As long ago as 1909, in his essay ‘Epic Laws of Folk Narrative’, the folklorist Axel Olrik pointed out a peculiar self-correcting mechanism in the fairy tale which maintains the stories’ integrity despite the intentions and creativity of individual storytellers. In Why Fairy Tales Stick, Jack Zipes applies modern thinking about memes (self-replicating units of cultural transmission) to the question of how and why fairy tales have evolved, survived, and acquired such extraordinary cultural and psychological power.
In both books, Zipes is writing, essentially, about the literary fairy tale, starting with Straparola and Basile in sixteenth- and seventeenth-century Italy, through Perrault, Grimm, and Andersen, through to writers such as Angela Carter in our own day.
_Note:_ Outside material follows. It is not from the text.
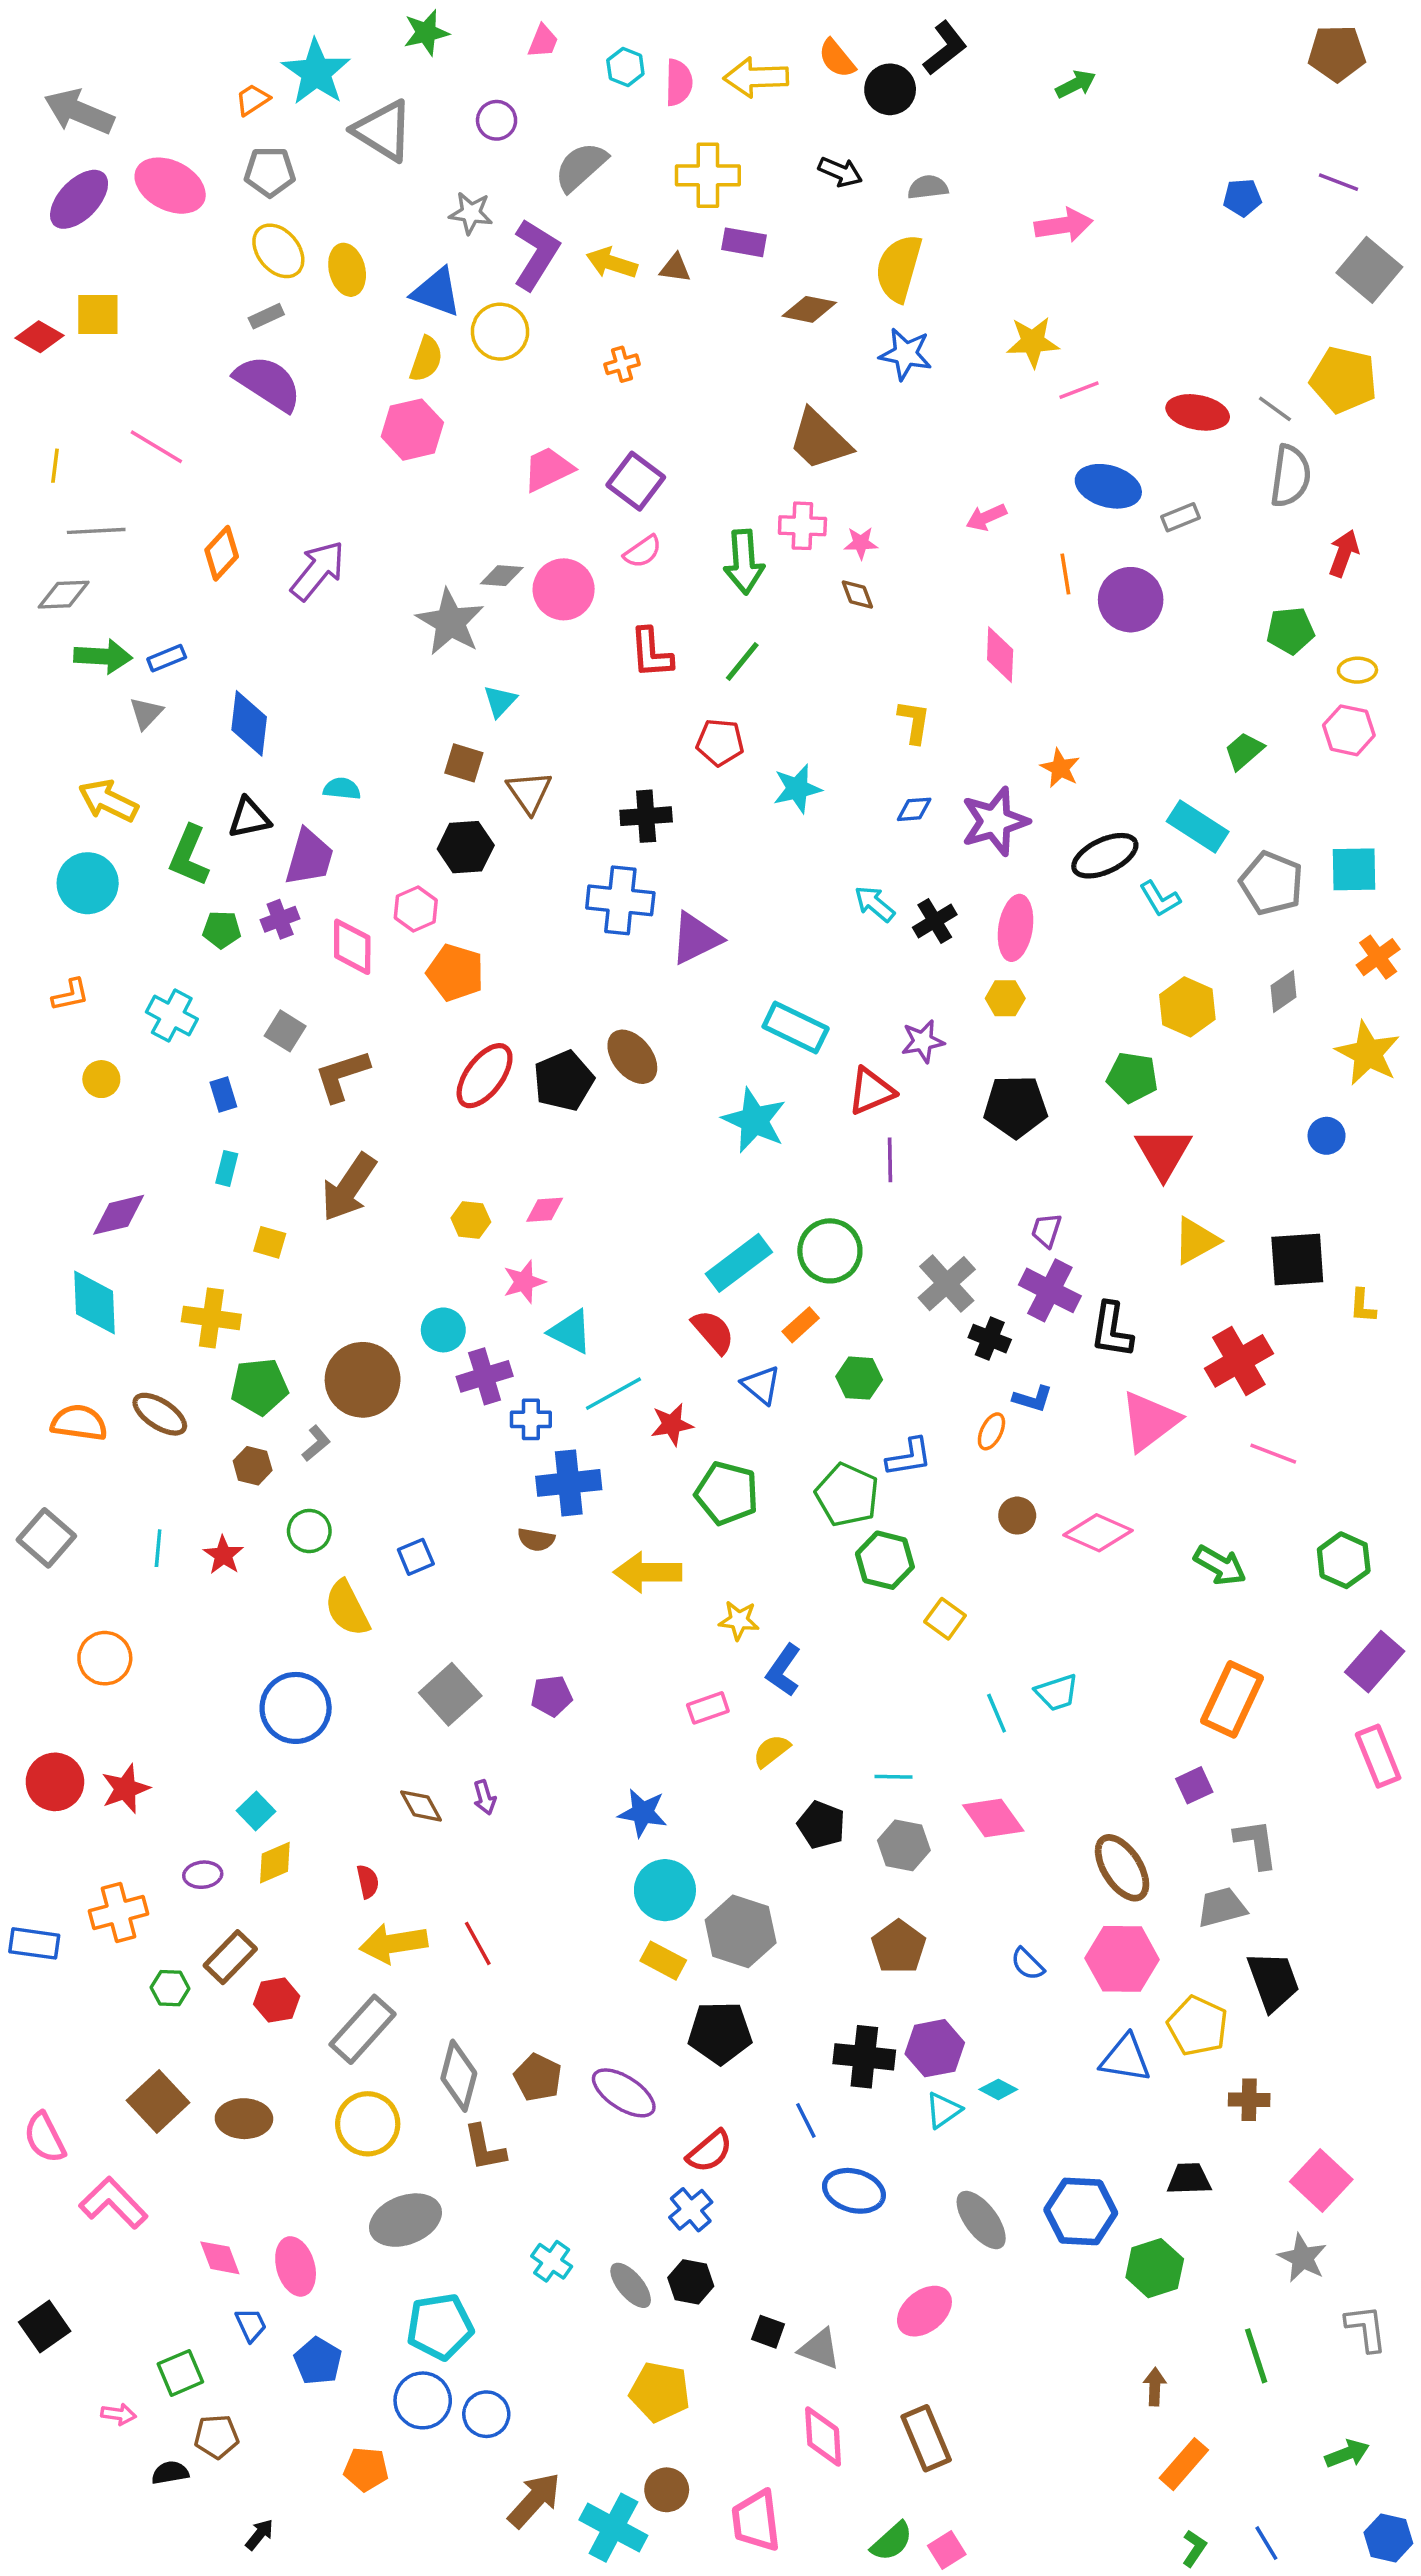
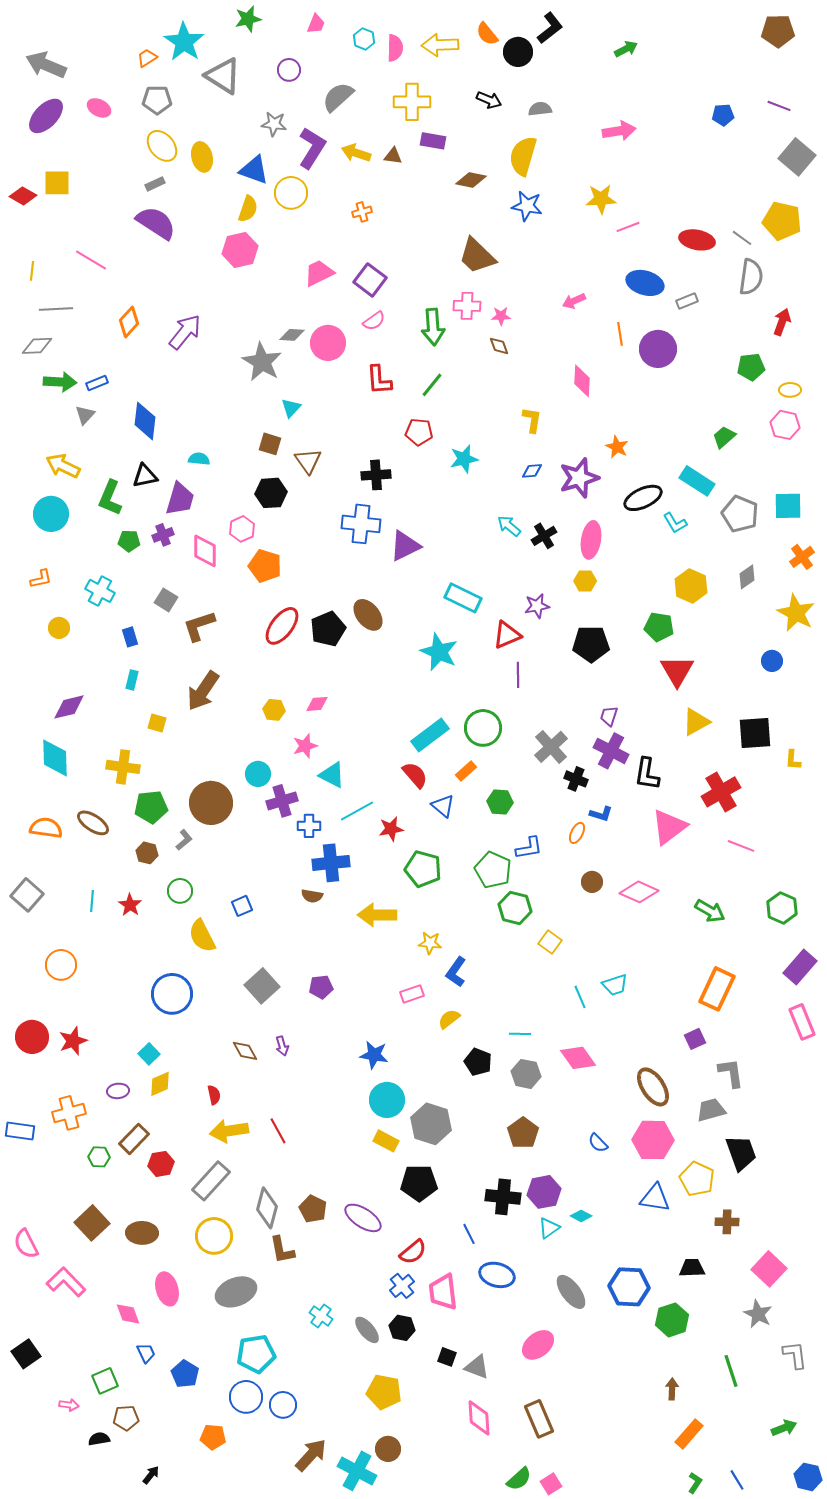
pink ellipse: (170, 186) -> (99, 108), size x0.6
pink ellipse: (296, 2266) -> (167, 1289), moved
pink trapezoid: (756, 2521) -> (443, 1292), moved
His knowledge of the byways of this literary tradition is second to none. He is less comfortable with the orality of the unwritten folk narrative, and makes little reference to important recent studies of oral storytelling by folklorists such as Bengt Holbek, Anna-Leena Siikala, Annikki Kaivola-Bregenhøj, or Satu Apo.
Neither of these books is an easy read. Zipes has a tendency towards long, convoluted sentences full of academic jargon. But the meaning of those sentences is worth the struggle to understand, for Jack Zipes has a subtle and intricate understanding of the mechanisms and meanings of the fairy tale. He can be irritatingly reductive (as in his misleading view of Hans Christian Andersen as a Christian propagandist), but more often he opens a vista of new insight into over-familiar stories such as ‘Snow White’ or ‘Little Red Riding Hood’.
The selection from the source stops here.